The younger generation seems to always hold leadership in accountability and if you do not measure up – loyalty is lost to the new guy.
That seems to be the case these days with Blackberry and Apple. Blackberry’s problems started when they couldn’t deliver as they promised. That broken promise and their inability to speak into that lost the loyalty of thousands of customers to another brand product that had been keeping their promise.
You will notice that while the older generation will still do their grocery shopping at their most favorite grocer, the younger generation has no problem shopping at all of them – for the best deal, price and quality. There might be a different grocer that can deliver on each of these separately and if they should lose their trust, off they go finding another grocer that can deliver. So it is common to hear of younger families shopping at three different grocers as opposed to just one.
Then there is myself and others in ministry that get really confused on this issue. Your leader is messing up, he is leaving God and prayer out of the equation and is running the ministry like a secular business. God has become outdated in business practice and making money is determined by the wise business decisions of those employed. Yet if God called you there to serve, how does He call you out or how does He call you somewhere else? So at times it feels like the dysfunctional structure is swallowing you alive and yet you feel too guilty to leave?
What about all of us in our church lives? How often do the older generation stick with their one church and never leave, and I mean never leave. Their children leave and are no longer following God because of their relationship with the church, but the parents will not leave. Why? Blind loyalty and a built-in mechanism that says that one should be loyal unto death.
So, when do we stop being loyal?
First of all, I come with only one rule on this issue – I am loyal to my Saviour, and Lord, Jesus Christ – and to no one else.
He calls me to and away from on many occasions.
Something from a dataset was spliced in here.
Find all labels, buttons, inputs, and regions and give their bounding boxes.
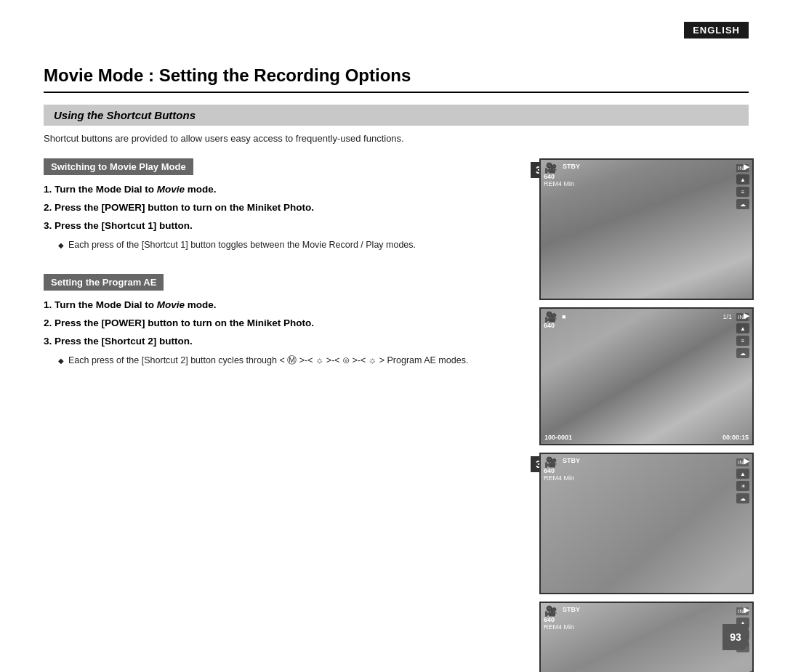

The Holy Spirit calls people who are required at a certain time, at a certain place, for a certain task, for a set amount of time for an important job to be done. God chose a person to do it and the Spirit gave that person the needed power and ability.
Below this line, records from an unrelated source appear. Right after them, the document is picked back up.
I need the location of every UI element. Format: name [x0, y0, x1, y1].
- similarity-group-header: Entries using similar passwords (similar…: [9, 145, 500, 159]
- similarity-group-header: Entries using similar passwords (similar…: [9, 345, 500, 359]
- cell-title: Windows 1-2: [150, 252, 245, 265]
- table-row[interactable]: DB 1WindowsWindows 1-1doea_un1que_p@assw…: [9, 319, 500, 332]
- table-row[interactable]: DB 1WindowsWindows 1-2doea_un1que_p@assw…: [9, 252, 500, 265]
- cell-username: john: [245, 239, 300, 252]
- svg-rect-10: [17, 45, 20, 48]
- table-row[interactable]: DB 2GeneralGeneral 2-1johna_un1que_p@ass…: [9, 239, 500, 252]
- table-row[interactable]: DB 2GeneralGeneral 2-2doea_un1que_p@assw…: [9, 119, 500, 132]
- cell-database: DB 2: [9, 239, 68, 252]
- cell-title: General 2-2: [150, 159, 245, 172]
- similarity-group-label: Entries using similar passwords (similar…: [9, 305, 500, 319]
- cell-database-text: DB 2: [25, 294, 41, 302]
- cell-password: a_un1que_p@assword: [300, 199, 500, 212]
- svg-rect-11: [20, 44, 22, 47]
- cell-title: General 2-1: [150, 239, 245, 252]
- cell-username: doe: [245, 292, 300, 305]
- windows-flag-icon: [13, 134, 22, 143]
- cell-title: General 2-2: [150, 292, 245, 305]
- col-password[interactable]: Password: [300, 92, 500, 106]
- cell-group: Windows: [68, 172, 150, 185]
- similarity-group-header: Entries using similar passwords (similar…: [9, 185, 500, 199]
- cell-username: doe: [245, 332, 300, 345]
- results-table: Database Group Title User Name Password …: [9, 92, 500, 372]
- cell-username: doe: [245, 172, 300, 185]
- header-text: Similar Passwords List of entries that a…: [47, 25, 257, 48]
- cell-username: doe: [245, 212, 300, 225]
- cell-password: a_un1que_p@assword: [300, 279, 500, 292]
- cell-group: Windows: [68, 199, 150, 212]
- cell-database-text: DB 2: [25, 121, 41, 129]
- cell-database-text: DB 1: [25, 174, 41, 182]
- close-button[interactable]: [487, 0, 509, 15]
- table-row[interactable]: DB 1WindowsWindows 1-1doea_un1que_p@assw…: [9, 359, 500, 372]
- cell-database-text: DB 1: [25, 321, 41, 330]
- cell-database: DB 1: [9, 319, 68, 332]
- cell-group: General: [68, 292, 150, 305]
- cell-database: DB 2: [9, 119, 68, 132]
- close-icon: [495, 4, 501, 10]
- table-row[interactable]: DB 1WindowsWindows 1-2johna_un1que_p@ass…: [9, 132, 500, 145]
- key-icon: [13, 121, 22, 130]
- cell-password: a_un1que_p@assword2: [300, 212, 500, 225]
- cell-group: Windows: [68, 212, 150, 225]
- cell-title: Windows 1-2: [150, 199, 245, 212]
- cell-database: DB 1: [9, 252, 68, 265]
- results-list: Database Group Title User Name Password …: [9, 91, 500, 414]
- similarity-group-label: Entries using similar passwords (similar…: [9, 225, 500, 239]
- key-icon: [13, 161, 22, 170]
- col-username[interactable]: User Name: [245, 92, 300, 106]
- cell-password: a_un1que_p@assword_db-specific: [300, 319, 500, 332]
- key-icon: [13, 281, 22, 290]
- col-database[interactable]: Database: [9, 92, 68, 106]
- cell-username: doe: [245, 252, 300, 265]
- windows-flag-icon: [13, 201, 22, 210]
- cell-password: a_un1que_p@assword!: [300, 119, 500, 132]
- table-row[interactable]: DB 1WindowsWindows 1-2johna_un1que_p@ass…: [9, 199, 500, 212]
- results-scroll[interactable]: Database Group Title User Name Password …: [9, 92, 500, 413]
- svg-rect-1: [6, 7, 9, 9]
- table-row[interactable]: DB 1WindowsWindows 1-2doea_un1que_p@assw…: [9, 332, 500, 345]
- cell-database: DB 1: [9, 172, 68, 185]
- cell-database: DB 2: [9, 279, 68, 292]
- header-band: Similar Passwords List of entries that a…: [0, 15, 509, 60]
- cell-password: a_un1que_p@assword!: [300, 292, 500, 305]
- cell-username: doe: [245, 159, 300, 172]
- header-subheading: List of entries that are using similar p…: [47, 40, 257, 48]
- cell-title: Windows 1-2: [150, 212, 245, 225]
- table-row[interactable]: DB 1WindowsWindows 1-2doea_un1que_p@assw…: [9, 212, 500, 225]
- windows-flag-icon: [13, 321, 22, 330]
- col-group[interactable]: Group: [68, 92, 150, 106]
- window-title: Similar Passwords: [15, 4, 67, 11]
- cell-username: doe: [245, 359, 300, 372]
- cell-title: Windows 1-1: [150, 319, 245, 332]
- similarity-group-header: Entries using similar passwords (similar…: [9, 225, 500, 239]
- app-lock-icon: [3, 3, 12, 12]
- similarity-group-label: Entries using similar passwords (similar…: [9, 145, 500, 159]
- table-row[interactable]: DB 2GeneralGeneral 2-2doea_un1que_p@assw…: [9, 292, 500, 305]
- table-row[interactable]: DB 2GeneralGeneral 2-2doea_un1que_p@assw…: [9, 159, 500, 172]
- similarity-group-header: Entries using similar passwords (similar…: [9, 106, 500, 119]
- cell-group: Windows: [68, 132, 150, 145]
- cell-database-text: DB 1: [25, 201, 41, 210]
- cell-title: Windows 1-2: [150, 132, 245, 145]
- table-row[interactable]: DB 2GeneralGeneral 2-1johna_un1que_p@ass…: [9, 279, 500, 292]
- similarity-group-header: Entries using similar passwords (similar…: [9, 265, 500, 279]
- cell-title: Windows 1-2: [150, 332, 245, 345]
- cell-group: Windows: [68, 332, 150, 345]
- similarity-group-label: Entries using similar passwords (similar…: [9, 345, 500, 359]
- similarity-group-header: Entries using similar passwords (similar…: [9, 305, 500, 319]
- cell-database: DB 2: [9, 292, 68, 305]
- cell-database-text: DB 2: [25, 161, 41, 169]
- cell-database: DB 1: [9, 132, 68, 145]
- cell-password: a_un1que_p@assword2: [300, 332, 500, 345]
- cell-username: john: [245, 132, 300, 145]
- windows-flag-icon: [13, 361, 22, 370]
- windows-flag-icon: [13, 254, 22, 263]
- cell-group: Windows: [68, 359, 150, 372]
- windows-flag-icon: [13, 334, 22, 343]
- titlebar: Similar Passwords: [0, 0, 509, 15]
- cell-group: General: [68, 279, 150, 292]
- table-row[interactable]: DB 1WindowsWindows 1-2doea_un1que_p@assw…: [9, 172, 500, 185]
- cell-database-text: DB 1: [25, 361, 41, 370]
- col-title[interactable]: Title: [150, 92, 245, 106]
Secondly, that loyalty comes as a servant of the most high God. Everything I own comes from Him and I am privileged to be a steward of such amazing gifts. My family and I need to be part of the family of God. We want to be around people who believe that same thing – they desire to see God’s will done, they are experienced in hearing and following those whose reputations have them laying their lives for the cause of Christ. We are all drawn to those who know who they are in Christ and are brave, determined and faithful.
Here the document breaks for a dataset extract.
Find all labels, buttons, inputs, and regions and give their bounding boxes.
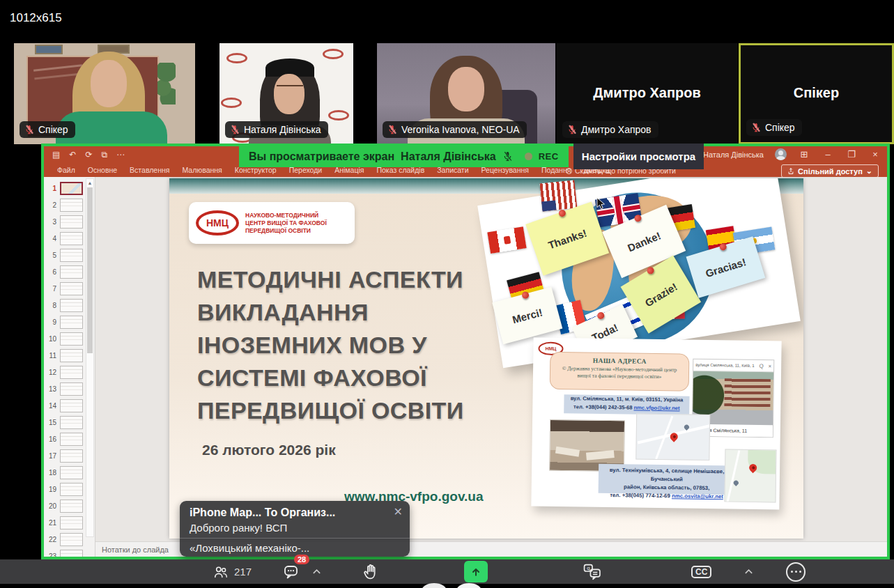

That makes me loyal to only two things on this earth – my wife and my children. So when my activity or the activities of our family in this journey of following Jesus are threatened in any way shape or form, I need to come before Him and ask for a plan of action. The action plan is rather simple – do I become part of the system and change it, influence it, guide it from within, or do I leave, needing to either grow in other areas, be developed in other gifts, become a leader myself in another situation.
Loyalty for the sake of loyalty is dysfunctional at best. It makes us convince others to die at this crossroad and keep them bound. The guilt put on us by others makes the choice of leaving almost impossible. The fear of the future and of change makes this a great excuse to stay put. The desire to please and rescue enable the dysfunction to continue. Loyalty can trumps God’s call, even when we see our family dying around us and our friends lives being messed up.
When you see your life dying on the inside and starting to show visible signs of that decay on the outside, think about what or who you are being loyal to and why. Even if it means a short recess away to get a better perspective, take the time to pray it through, spending more time with Jesus and getting a sense that maybe its time to stop being “loyal.”